LE RISQUE D’EMBRASEMENT
Quelques jours après la prise de pouvoir par la junte, d’importantes manifestations prodémocratie ont eu lieu, notamment à Rangoun, la capitale économique, malgré la coupure d’internet et la présence renforcée de l’armée dans les rues. En deux mois plus de 500 civils ont été tués et environ 3 000 arrêtés. En mars 2021, la vingtaine de groupes de rebelles constitués sur une base ethnique que compte la Birmanie sont entrés dans la contestation. Deux d’entre eux, l’union nationale karen (KNU), dans l’est et le sud du pays, et l’armée pour l’indépendance kachin (KIA), dans le nord-est, ont lancé plusieurs attaques contre les forces de sécurité ; le cessez-le-feu en vigueur depuis 2010 est fortement menacé tandis que se profile une guerre civile.

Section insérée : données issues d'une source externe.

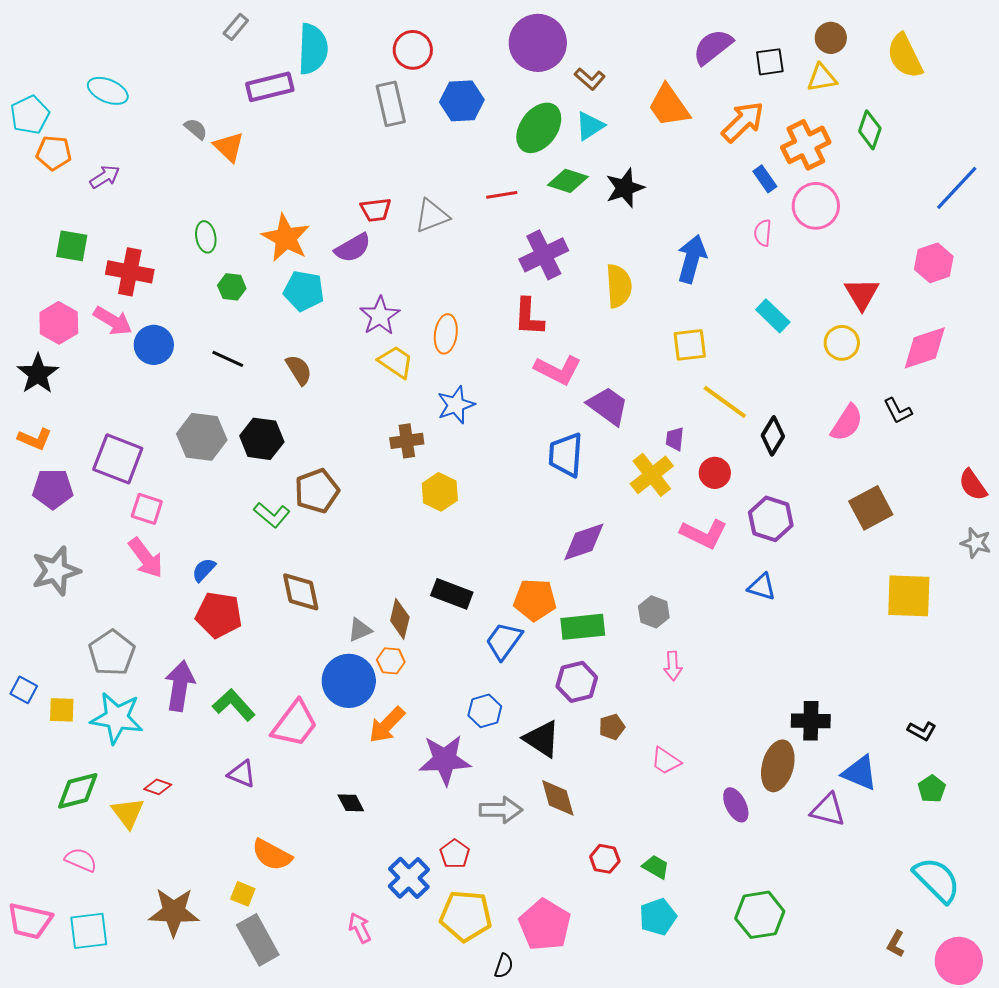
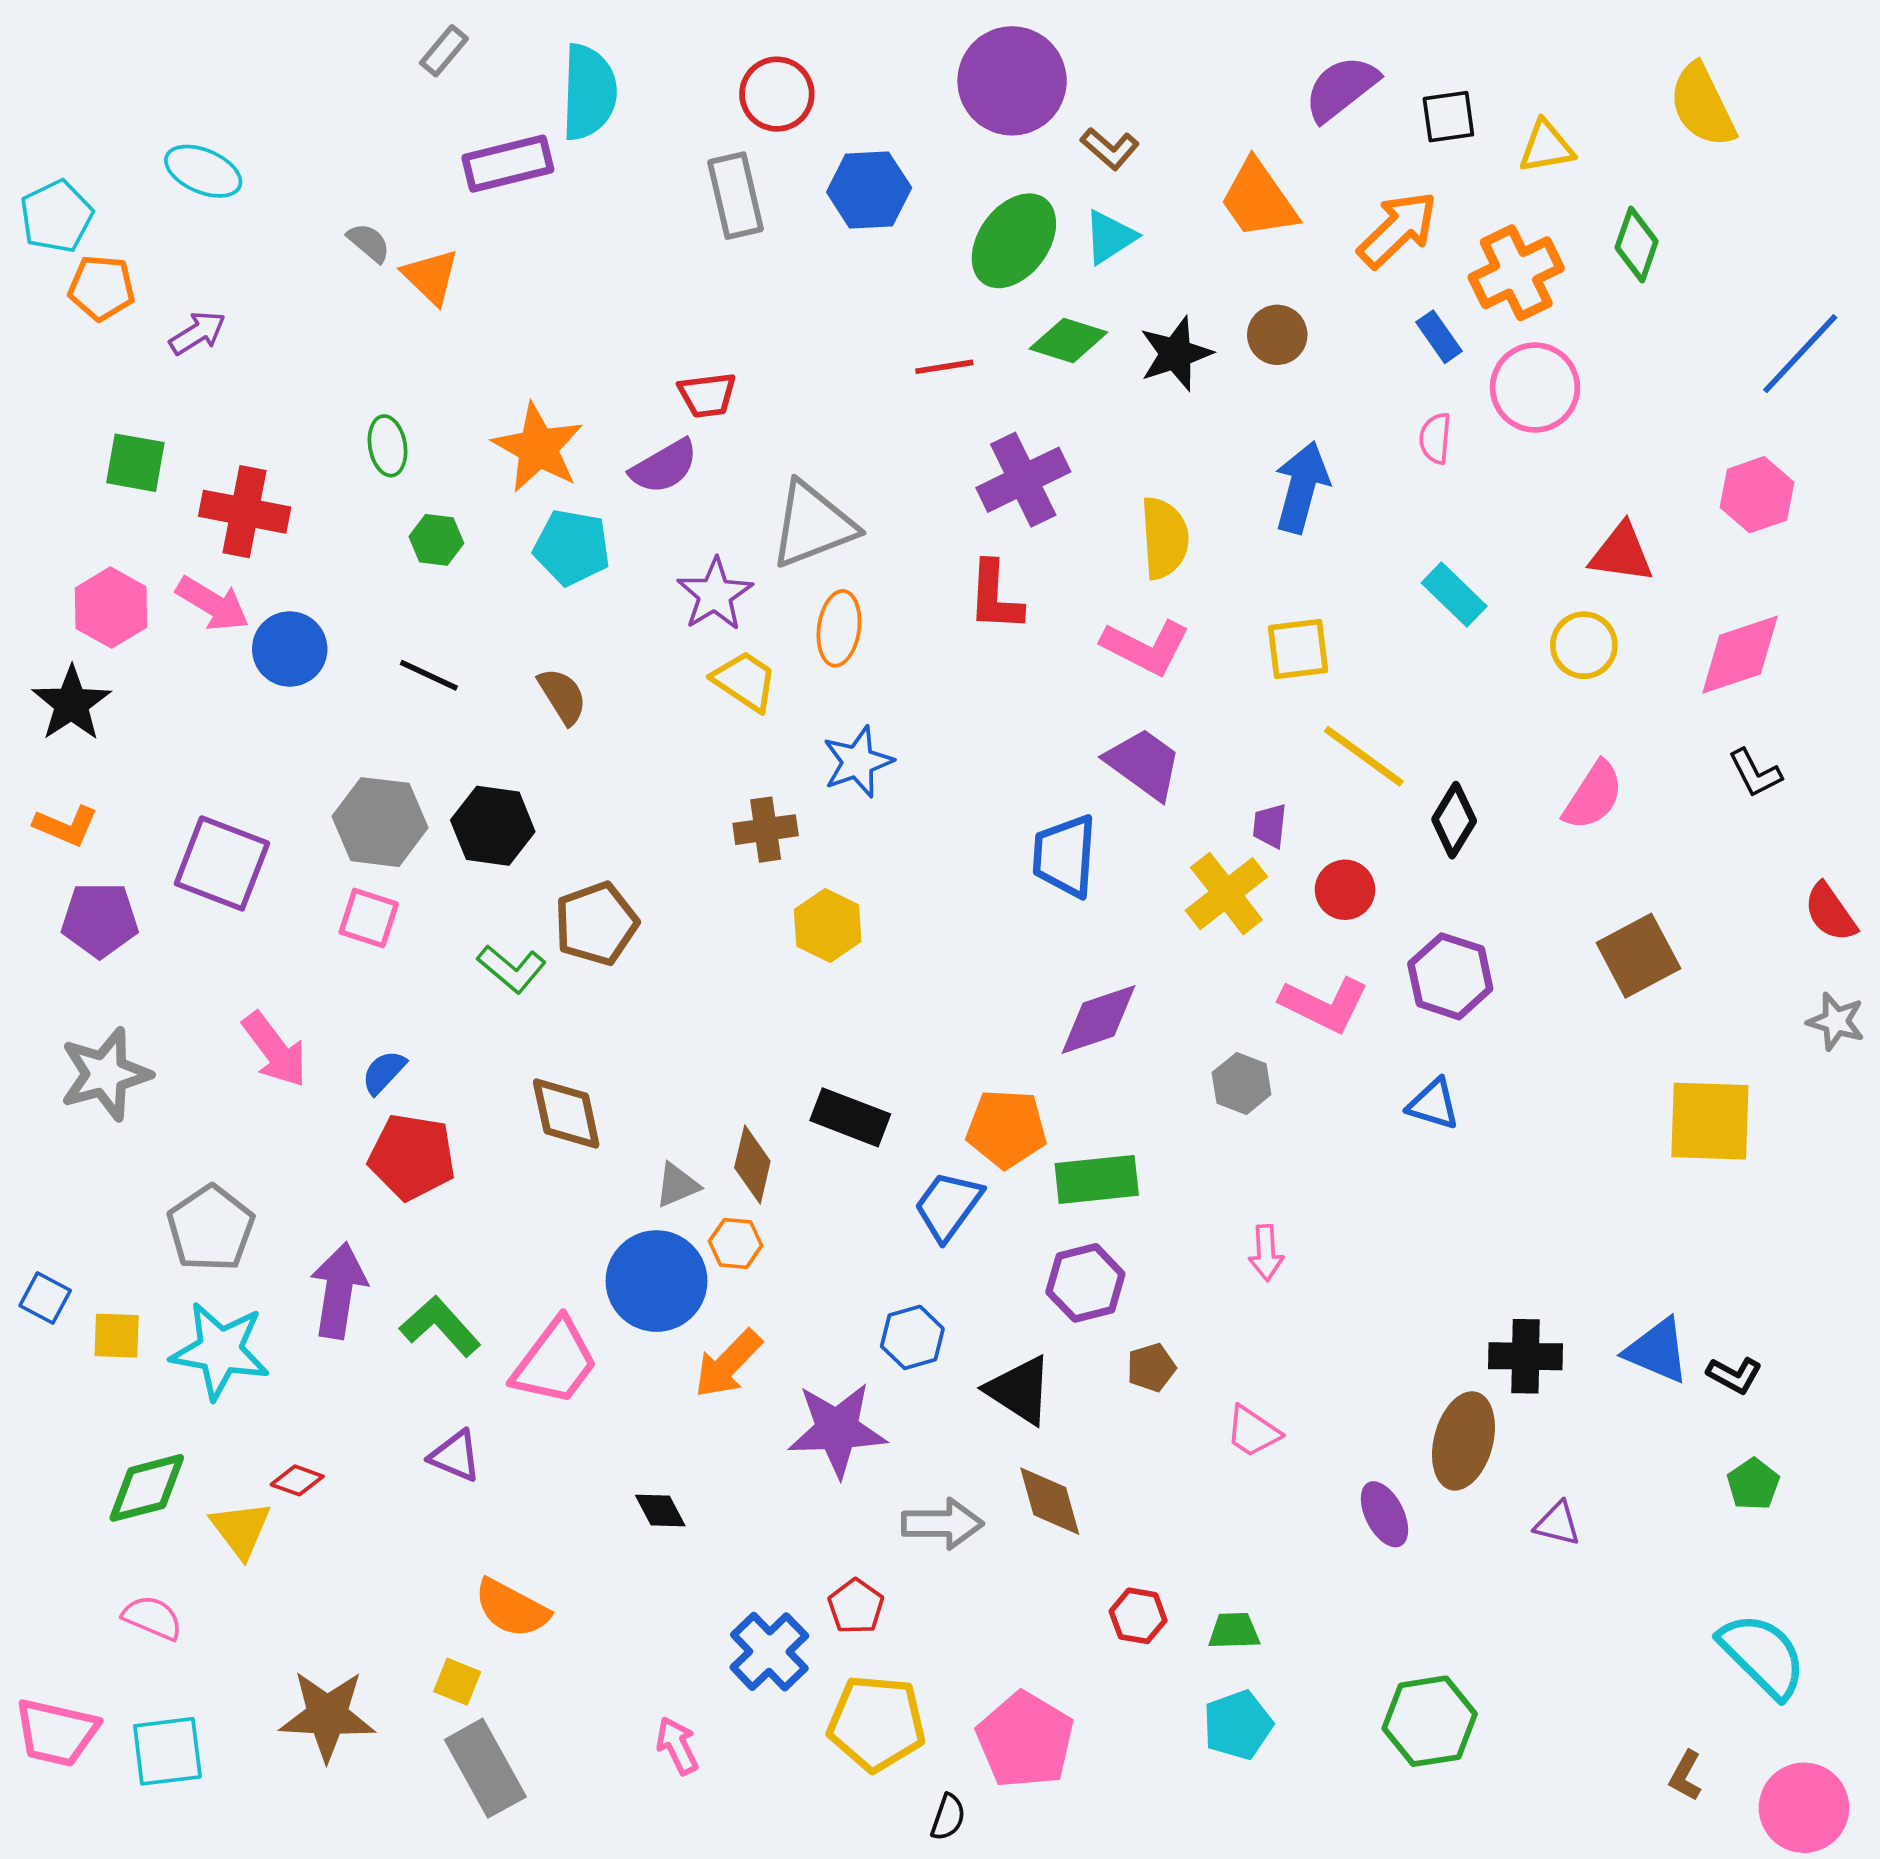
brown circle: (831, 38) -> (1277, 335), moved
gray triangle: (432, 216) -> (813, 525), moved, size x1.4
red triangle: (862, 294) -> (1622, 553), turned -51
pink L-shape: (558, 370) -> (1146, 647), moved
black L-shape: (898, 411) -> (1755, 773), moved
pink square: (147, 509) -> (369, 918), moved
gray hexagon: (654, 612) -> (1242, 1084), moved
blue triangle: (860, 773) -> (1657, 1351), moved
purple triangle: (828, 810) -> (1558, 1524), size x0.7
green trapezoid: (656, 867) -> (1234, 1631), turned -32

Si les États-unis et le Royaume-uni multiplient les sanctions envers la Birmanie, la Chine a empêché le Conseil de sécurité des Nations unies d’adopter une déclaration commune condamnant le putsch et refuse de qualifier la prise de pouvoir par les militaires de coup d’état. Au-delà du principe de non-ingérence établi de longue date en matière de politique étrangère par la République populaire, Pékin a beaucoup d’intérêts en jeu. Depuis que le président Xi Jinping (depuis 2013) a lancé l’initiative des nouvelles routes de la soie, qui vise notamment à augmenter la connectivité entre la Chine et l’eurasie, la Birmanie est un pays clé dans son positionnement stratégique.